Artikel 19aa van de Ziektewet
1. In afwijking van artikel 19 heeft de verzekerde die geen werkgever heeft jegens wie hij, bij ongeschiktheid tot het verrichten van arbeid wegens ziekte, zwangerschap of bevalling, recht heeft op loon als bedoeld in artikel 629 van Boek 7 van het Burgerlijk Wetboek dan wel aanspraak heeft op bezoldiging op grond van artikel 76a, eerste lid, van deze wet, nadat na de eerste dag van de ongeschiktheid tot werken een tijdvak van 52 weken van ongeschiktheid tot werken is verstreken, recht op ziekengeld overeenkomstig het bij of krachtens deze wet bepaalde, indien de verzekerde:
a. ongeschikt is tot het verrichten van zijn arbeid, als bedoeld in artikel 19; en
b. als rechtstreeks en objectief medisch vast te stellen gevolg van ziekte, gebrek, zwangerschap of bevalling slechts in staat is met arbeid ten hoogste 65% te verdienen van het maatmaninkomen per uur.
(…)
(…)
(…)
5. Onder maatmaninkomen wordt verstaan hetgeen gezonde personen met soortgelijke opleiding en ervaring, ter plaatse waar hij arbeid verricht of het laatst heeft verricht, of in de omgeving daarvan met arbeid gewoonlijk verdienen.

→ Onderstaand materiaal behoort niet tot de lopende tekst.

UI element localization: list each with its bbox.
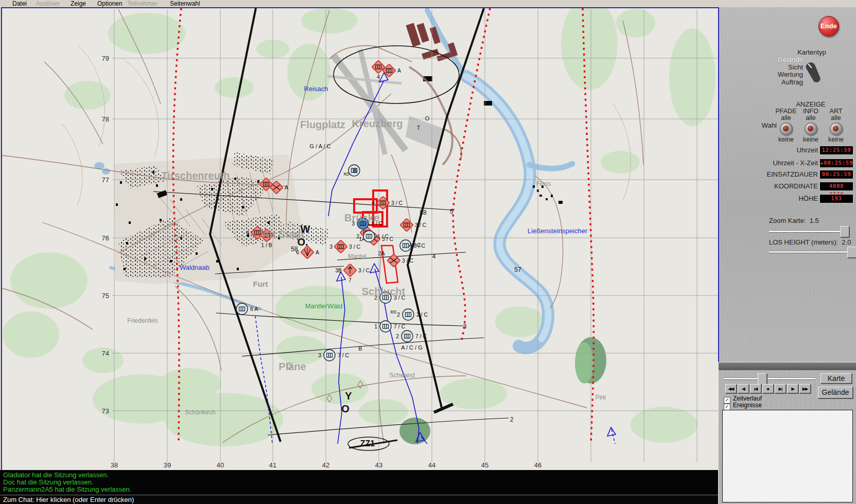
map-label: ZZ1 bbox=[360, 439, 375, 448]
kartentyp-option-auftrag[interactable]: Auftrag bbox=[740, 79, 803, 86]
map-label: A / C bbox=[409, 242, 421, 248]
chat-prompt-bar[interactable]: Zum Chat: Hier klicken (oder Enter drück… bbox=[0, 495, 718, 504]
field-value-display: +00:25:59 bbox=[819, 159, 853, 168]
svg-text:4: 4 bbox=[377, 74, 380, 80]
map-label: Furt bbox=[253, 280, 268, 288]
step-back-button[interactable]: |◀ bbox=[750, 384, 762, 394]
ende-button[interactable]: Ende bbox=[818, 16, 839, 37]
los-height-slider[interactable] bbox=[769, 251, 850, 253]
anzeige-name: INFO bbox=[796, 108, 825, 114]
kartentyp-option-sicht[interactable]: Sicht bbox=[740, 64, 803, 72]
svg-text:3B: 3B bbox=[335, 267, 342, 273]
menu-bar: DateiAuslöserZeigeOptionenTeilnehmerSeit… bbox=[0, 0, 856, 7]
svg-text:3 / C: 3 / C bbox=[349, 244, 361, 250]
map-label: G / A / C bbox=[310, 143, 331, 149]
svg-text:3 / C: 3 / C bbox=[391, 200, 403, 206]
fast-forward-button[interactable]: ▶▶ bbox=[799, 384, 811, 394]
anzeige-keine-label: keine bbox=[796, 136, 825, 143]
timeline-slider-thumb[interactable] bbox=[758, 373, 767, 385]
checkbox-label: Zeitverlauf bbox=[733, 395, 762, 402]
karte-button[interactable]: Karte bbox=[820, 373, 852, 384]
map-label: Reisach bbox=[304, 85, 328, 93]
art-knob[interactable] bbox=[830, 123, 843, 135]
map-label: O. bbox=[297, 236, 308, 248]
map-label: T bbox=[417, 125, 421, 131]
map-label: Friedenfels bbox=[127, 317, 158, 324]
field-value-display: 193 bbox=[819, 194, 853, 203]
map-label: 4 bbox=[432, 253, 436, 260]
field-value-display: 00:25:59 bbox=[819, 170, 853, 179]
field-row: HÖHE193 bbox=[719, 194, 856, 203]
kartentyp-knob-icon[interactable] bbox=[805, 62, 823, 82]
pfade-knob[interactable] bbox=[780, 123, 793, 135]
map-label: Kreuzberg bbox=[352, 118, 403, 129]
zoom-karte-slider-thumb[interactable] bbox=[840, 226, 850, 238]
map-label: Flugplatz bbox=[300, 119, 345, 130]
map-label: O bbox=[341, 403, 350, 414]
map-label: Mantel bbox=[348, 253, 366, 260]
event-list[interactable] bbox=[722, 410, 853, 502]
map-label: xo bbox=[343, 170, 350, 177]
svg-text:7 / C: 7 / C bbox=[415, 333, 427, 339]
grid-label-x: 42 bbox=[322, 461, 329, 469]
los-height-slider-thumb[interactable] bbox=[847, 247, 856, 258]
anzeige-alle-label: alle bbox=[822, 115, 850, 121]
menu-item-teilnehmer: Teilnehmer bbox=[127, 0, 158, 7]
grid-label-y: 77 bbox=[102, 176, 109, 184]
svg-text:1: 1 bbox=[374, 323, 377, 329]
grid-label-x: 38 bbox=[111, 461, 118, 469]
map-label: xo bbox=[390, 308, 396, 315]
map-label: MantlerWald bbox=[305, 302, 342, 310]
menu-item-optionen[interactable]: Optionen bbox=[97, 0, 123, 7]
menu-item-datei[interactable]: Datei bbox=[12, 0, 27, 7]
grid-label-y: 78 bbox=[102, 115, 109, 123]
field-row: Uhrzeit12:25:59 bbox=[719, 146, 856, 154]
field-row: Uhrzeit - X-Zeit+00:25:59 bbox=[719, 159, 856, 167]
map-label: Brücke bbox=[344, 212, 379, 223]
map-label: Schwand bbox=[389, 372, 414, 379]
svg-text:7 / C: 7 / C bbox=[394, 323, 406, 329]
play-reverse-button[interactable]: ◀ bbox=[738, 384, 749, 394]
step-forward-button[interactable]: ▶| bbox=[775, 384, 787, 394]
map-label: Pläne bbox=[278, 361, 306, 372]
rewind-button[interactable]: ◀◀ bbox=[725, 384, 737, 394]
grid-label-y: 73 bbox=[102, 407, 109, 415]
svg-text:2: 2 bbox=[397, 311, 400, 318]
menu-item-zeige[interactable]: Zeige bbox=[71, 0, 86, 7]
svg-text:4: 4 bbox=[246, 230, 249, 236]
map-label: B bbox=[353, 168, 357, 174]
svg-text:2 / C: 2 / C bbox=[416, 311, 428, 318]
map-label: 88 bbox=[420, 209, 427, 216]
map-canvas[interactable]: 79787776757473383940414243444546 bbox=[2, 8, 718, 470]
grid-label-x: 45 bbox=[481, 461, 488, 469]
svg-text:3 / C: 3 / C bbox=[358, 267, 370, 273]
chat-message: Gladiator hat die Sitzung verlassen. bbox=[0, 472, 718, 479]
gelaende-button[interactable]: Gelände bbox=[818, 387, 853, 399]
chat-log: Gladiator hat die Sitzung verlassen.Doc … bbox=[0, 470, 718, 495]
field-value-display: 4808 7378 bbox=[819, 182, 853, 191]
map-label: A / C / G bbox=[401, 344, 423, 351]
kartentyp-options: GeländeSichtWertungAuftrag bbox=[740, 56, 803, 86]
svg-text:A: A bbox=[397, 67, 401, 74]
menu-item-auslöser: Auslöser bbox=[36, 0, 60, 7]
stop-button[interactable]: ■ bbox=[762, 384, 774, 394]
playback-panel: ◀◀◀|◀■▶|▶▶▶ Karte Gelände ✓Zeitverlauf✓E… bbox=[718, 362, 856, 504]
svg-text:6 A: 6 A bbox=[250, 306, 258, 312]
map-label: O bbox=[425, 115, 430, 121]
zoom-karte-slider[interactable] bbox=[769, 230, 850, 233]
field-value-display: 12:25:59 bbox=[819, 146, 853, 155]
map-label: W bbox=[301, 223, 310, 235]
kartentyp-option-gelände[interactable]: Gelände bbox=[740, 56, 803, 64]
timeline-slider[interactable] bbox=[724, 377, 815, 380]
anzeige-column-art: ARTallekeine bbox=[822, 108, 850, 143]
play-button[interactable]: ▶ bbox=[787, 384, 799, 394]
info-knob[interactable] bbox=[805, 123, 817, 135]
anzeige-keine-label: keine bbox=[822, 136, 850, 143]
svg-text:2: 2 bbox=[396, 333, 399, 339]
svg-text:3: 3 bbox=[318, 352, 321, 358]
svg-text:1 / B: 1 / B bbox=[261, 242, 272, 248]
kartentyp-option-wertung[interactable]: Wertung bbox=[740, 71, 803, 79]
grid-label-y: 76 bbox=[102, 234, 109, 242]
zoom-karte-label: Zoom Karte: 1.5 bbox=[769, 217, 819, 224]
menu-item-seitenwahl[interactable]: Seitenwahl bbox=[170, 0, 200, 7]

Artikel 19ab van de Ziektewet
1. Het percentage van het maatmaninkomen dat de verzekerde kan verdienen, bedoeld in artikel 19aa, wordt vastgesteld op basis van een verzekeringsgeneeskundig en een arbeidskundig onderzoek. Van een arbeidskundig onderzoek kan onder bij algemene maatregel van bestuur te stellen voorwaarden worden afgezien.
(…)
3. Onder arbeid als bedoeld in artikel 19aa, eerste lid, wordt verstaan alle algemeen geaccepteerde arbeid waartoe de verzekerde met zijn krachten en bekwaamheden in staat is.

Voetnoten

1.Zie bijvoorbeeld de uitspraak van de Raad van 30 december 2015, ECLI:NL:CRVB:2015:4920.